-- What you are asked to do --
Go through the data below and copy each line where the word "Bezpieczeństwo" occurs.
** Task material follows **
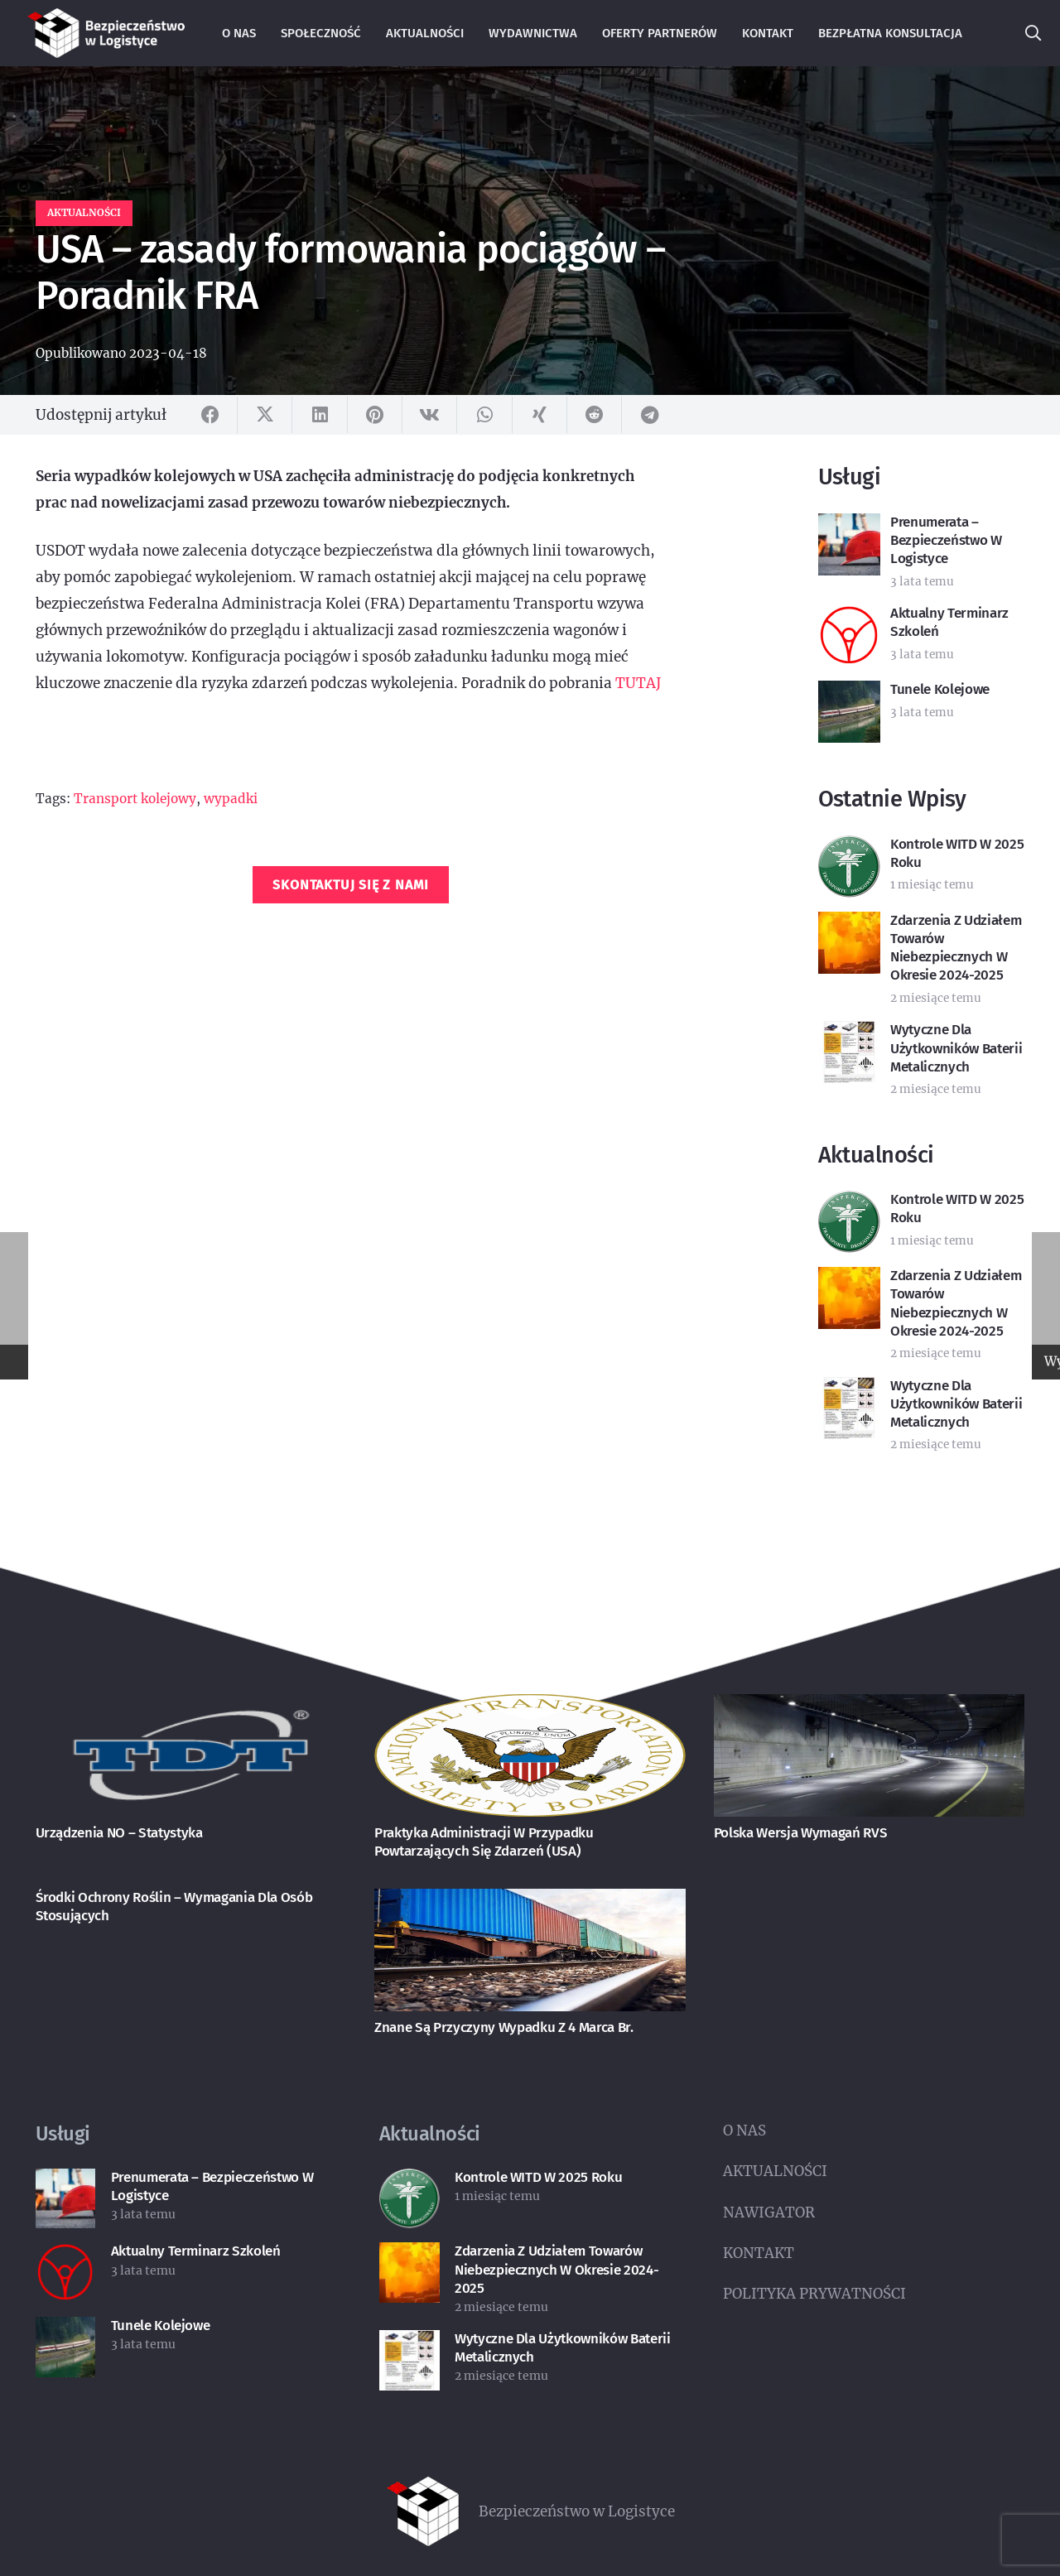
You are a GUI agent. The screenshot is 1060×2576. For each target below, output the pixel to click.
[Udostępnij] (210, 415)
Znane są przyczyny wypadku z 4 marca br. (503, 2027)
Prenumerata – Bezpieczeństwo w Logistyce (946, 540)
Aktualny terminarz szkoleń (196, 2251)
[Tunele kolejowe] (66, 2330)
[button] (1032, 33)
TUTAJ (638, 683)
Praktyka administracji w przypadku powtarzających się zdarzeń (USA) (483, 1842)
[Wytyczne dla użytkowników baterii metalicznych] (409, 2343)
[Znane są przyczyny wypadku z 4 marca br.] (530, 1902)
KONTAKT (758, 2253)
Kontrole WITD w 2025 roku (539, 2177)
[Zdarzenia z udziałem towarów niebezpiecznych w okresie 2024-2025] (409, 2255)
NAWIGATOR (769, 2212)
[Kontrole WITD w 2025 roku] (409, 2182)
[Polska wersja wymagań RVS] (869, 1707)
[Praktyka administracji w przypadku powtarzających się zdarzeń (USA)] (530, 1707)
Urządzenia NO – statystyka (119, 1833)
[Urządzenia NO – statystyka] (191, 1707)
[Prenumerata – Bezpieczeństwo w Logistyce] (66, 2182)
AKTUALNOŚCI (775, 2171)
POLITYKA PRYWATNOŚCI (814, 2294)
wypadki (231, 799)
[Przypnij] (375, 415)
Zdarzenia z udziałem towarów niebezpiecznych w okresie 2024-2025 (955, 948)
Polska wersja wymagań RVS (801, 1833)
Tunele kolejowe (940, 689)
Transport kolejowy (135, 799)
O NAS (744, 2130)
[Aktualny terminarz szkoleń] (66, 2255)
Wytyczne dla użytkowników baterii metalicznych (956, 1048)
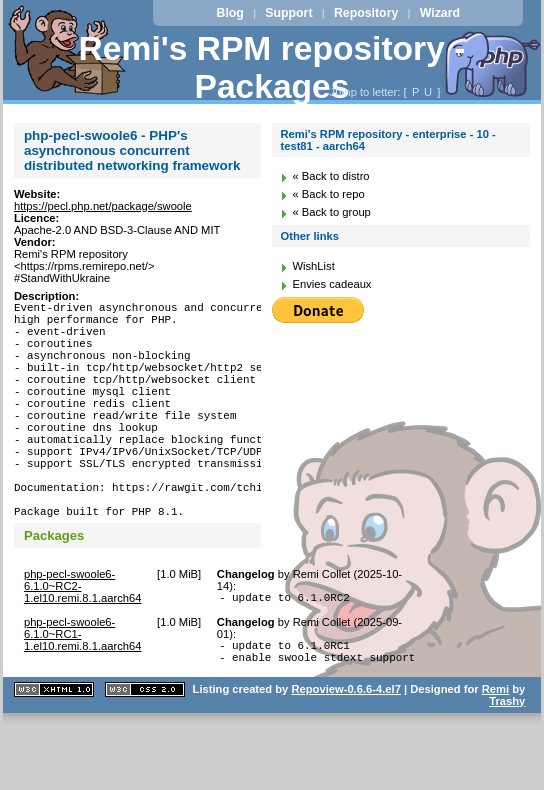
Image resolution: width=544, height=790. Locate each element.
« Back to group (331, 212)
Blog (230, 13)
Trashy (507, 764)
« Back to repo (328, 194)
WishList (313, 266)
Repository (366, 13)
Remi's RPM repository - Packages (272, 67)
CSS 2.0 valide (145, 752)
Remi (495, 752)
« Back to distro (330, 176)
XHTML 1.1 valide (54, 752)
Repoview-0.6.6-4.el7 (345, 752)
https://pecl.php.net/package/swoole (103, 206)
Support (288, 13)
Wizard (440, 13)
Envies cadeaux (331, 284)
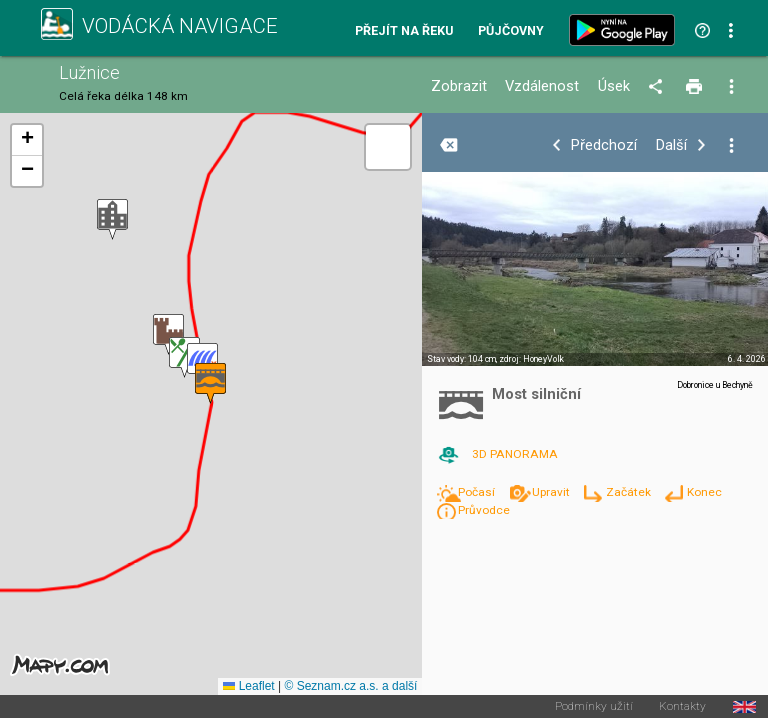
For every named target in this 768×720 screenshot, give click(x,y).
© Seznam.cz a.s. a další (350, 686)
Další (671, 145)
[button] (112, 219)
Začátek (630, 492)
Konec (704, 492)
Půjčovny (511, 31)
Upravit (552, 492)
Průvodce (484, 510)
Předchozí (604, 145)
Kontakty (682, 707)
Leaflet (248, 686)
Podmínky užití (594, 707)
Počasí (478, 492)
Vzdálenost (542, 86)
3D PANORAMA (515, 454)
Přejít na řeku (404, 31)
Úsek (614, 86)
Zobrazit (459, 86)
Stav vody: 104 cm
** End of Task material **
-- Reply to the exercise --
Prenumerata – Bezpieczeństwo w Logistyce (946, 540)
[Prenumerata – Bezpieczeństwo w Logistyce] (66, 2182)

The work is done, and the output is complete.